Top of Record extracts
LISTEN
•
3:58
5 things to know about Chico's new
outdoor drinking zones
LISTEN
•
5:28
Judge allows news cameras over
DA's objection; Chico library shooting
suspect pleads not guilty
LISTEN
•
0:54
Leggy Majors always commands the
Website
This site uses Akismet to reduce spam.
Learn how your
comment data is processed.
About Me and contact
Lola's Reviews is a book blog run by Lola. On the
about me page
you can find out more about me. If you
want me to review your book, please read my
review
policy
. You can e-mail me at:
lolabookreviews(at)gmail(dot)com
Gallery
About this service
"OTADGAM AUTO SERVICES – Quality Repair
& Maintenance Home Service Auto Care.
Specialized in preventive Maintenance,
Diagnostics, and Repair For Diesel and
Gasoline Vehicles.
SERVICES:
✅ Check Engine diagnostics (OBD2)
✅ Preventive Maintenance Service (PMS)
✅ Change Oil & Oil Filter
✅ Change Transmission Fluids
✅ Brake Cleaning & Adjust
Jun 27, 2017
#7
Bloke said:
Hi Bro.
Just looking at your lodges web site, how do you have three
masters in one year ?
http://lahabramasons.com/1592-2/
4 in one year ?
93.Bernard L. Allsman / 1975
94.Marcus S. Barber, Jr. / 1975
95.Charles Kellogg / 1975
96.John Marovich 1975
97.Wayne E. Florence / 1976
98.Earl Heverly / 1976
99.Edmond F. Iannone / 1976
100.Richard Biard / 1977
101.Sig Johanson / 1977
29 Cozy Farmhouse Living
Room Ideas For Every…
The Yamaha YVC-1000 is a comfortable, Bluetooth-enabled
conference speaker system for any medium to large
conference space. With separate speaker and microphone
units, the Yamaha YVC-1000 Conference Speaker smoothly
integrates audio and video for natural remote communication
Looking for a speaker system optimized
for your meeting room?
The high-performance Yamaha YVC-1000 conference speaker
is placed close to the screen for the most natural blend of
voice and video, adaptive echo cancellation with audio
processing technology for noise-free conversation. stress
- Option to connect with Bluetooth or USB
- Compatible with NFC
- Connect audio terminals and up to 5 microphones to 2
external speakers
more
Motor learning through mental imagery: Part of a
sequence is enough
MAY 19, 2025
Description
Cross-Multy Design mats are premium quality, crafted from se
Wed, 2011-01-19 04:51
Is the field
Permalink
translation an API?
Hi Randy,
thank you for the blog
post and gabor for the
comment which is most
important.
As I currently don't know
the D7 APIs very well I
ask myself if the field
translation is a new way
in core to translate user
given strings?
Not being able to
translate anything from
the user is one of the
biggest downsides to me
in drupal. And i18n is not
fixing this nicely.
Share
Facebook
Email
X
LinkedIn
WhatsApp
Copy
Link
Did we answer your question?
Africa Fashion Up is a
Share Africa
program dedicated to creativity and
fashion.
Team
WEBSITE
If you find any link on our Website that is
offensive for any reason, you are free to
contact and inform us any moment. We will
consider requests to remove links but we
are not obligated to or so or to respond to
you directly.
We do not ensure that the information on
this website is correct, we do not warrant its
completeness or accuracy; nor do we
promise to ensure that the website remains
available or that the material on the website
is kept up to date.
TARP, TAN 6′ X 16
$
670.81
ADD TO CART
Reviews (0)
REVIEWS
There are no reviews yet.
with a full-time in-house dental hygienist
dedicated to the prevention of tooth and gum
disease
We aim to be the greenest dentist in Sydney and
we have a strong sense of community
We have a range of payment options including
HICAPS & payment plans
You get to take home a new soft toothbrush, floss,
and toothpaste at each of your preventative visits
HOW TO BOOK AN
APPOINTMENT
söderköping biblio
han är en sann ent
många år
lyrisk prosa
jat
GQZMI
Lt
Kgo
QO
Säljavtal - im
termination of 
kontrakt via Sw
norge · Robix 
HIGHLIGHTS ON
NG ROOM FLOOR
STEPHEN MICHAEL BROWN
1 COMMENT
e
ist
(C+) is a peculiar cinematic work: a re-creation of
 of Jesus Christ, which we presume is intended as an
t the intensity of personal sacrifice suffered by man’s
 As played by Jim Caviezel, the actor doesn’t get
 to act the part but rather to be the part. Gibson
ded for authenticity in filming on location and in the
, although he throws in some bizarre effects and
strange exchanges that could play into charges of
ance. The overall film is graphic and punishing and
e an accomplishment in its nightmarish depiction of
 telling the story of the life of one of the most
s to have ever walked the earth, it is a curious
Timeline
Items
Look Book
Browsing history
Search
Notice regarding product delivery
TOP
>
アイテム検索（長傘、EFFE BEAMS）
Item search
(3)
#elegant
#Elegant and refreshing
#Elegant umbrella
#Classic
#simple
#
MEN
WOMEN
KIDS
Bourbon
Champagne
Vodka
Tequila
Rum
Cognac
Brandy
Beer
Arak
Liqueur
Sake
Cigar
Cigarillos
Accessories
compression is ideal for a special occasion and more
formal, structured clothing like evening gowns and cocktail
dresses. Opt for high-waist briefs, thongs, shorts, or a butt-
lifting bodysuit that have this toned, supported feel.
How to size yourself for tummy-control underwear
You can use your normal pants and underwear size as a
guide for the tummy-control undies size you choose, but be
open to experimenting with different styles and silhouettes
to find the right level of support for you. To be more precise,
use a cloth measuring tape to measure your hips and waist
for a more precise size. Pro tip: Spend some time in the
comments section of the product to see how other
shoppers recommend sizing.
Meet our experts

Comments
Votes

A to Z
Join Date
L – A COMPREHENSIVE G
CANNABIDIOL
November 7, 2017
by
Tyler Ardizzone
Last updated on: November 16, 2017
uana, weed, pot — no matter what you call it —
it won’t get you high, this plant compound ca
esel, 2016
Bottom of Record extracts
**Exercise requirements:** Only the lines from the one holding "Accessories" through the final line of the entries, both included, should be given again, word for word.

**Solution:**
Accessories
compression is ideal for a special occasion and more
formal, structured clothing like evening gowns and cocktail
dresses. Opt for high-waist briefs, thongs, shorts, or a butt-
lifting bodysuit that have this toned, supported feel.
How to size yourself for tummy-control underwear
You can use your normal pants and underwear size as a
guide for the tummy-control undies size you choose, but be
open to experimenting with different styles and silhouettes
to find the right level of support for you. To be more precise,
use a cloth measuring tape to measure your hips and waist
for a more precise size. Pro tip: Spend some time in the
comments section of the product to see how other
shoppers recommend sizing.
Meet our experts

Comments
Votes

A to Z
Join Date
L – A COMPREHENSIVE G
CANNABIDIOL
November 7, 2017
by
Tyler Ardizzone
Last updated on: November 16, 2017
uana, weed, pot — no matter what you call it —
it won’t get you high, this plant compound ca
esel, 2016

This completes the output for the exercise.